Depois daquele episódio que debilitou o seu estado de alma, demandou, rua fora, sobre um manto de folhagem morta que se misturava com detritos caídos de contentores a abarrotar de lixo. Mais adiante foi surpreendido por uma barricada de rua formada por uma mescla de políticos de ocasião. Um bando de inúteis, cabeludos mal encarados, com calças à boca de sino, que controlavam carros e peões à procura de fascistas. A maioria delinquentes e vadios que, sob as capas partidárias, semeavam a desordem. À mistura com gritos de "terra a quem a trabalha" intimidavam e identificavam os transeuntes, entoando outros slogans progressistas alusivos ao momento e à liberdade. Uma forma revolucionária que, para ele era novidade, mas, ainda assim, colaborou com horda tentando evitar males maiores. 

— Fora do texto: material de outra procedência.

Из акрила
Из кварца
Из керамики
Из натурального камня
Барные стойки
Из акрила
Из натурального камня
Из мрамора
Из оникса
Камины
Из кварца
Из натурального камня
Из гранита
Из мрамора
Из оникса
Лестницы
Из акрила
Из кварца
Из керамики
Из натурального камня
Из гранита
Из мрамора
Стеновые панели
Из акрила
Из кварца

Enquanto deambulava naquele cenário decadente, acendeu mais um cigarro saboreando o prazer das baforadas como se a nicotina o ajudasse a equacionar novo rumo para a sua vida. O vício do tabaco era mais uma pesada herança da vivência colonial que agora lhe parecia difícil de combater. Acendia um cigarro com o outro quase sem dar por isso, nem sequer equacionava os malefícios que tal prática lhe poderia causar à saúde. Contudo, quando pensava no assunto, prometia, a si próprio, fazer os possíveis para tentar recuperar a liberdade em relação ao vício. 
Na continuação da deambulação, André Sargaço deteve-se na sua vivência militar e chegou à conclusão que perdera os melhores três anos da sua juventude a troco de nada e ao serviço de uma causa que não servira ninguém. Como se o castigo já não bastasse, logo que pisou o território continental ficou entregue a si próprio. Abandonado pelo Regime Democrático nem sequer podia invocar a sua condição de combatente para não ser acusado de colaborador do regime fascista, como fora intitulado naquela barricada de rua. 
Lamentavelmente é talvez, e não só nesse período revolucionário como mais tarde com o regime democrático consolidado, o único país do mundo a desprezar os seus combatentes.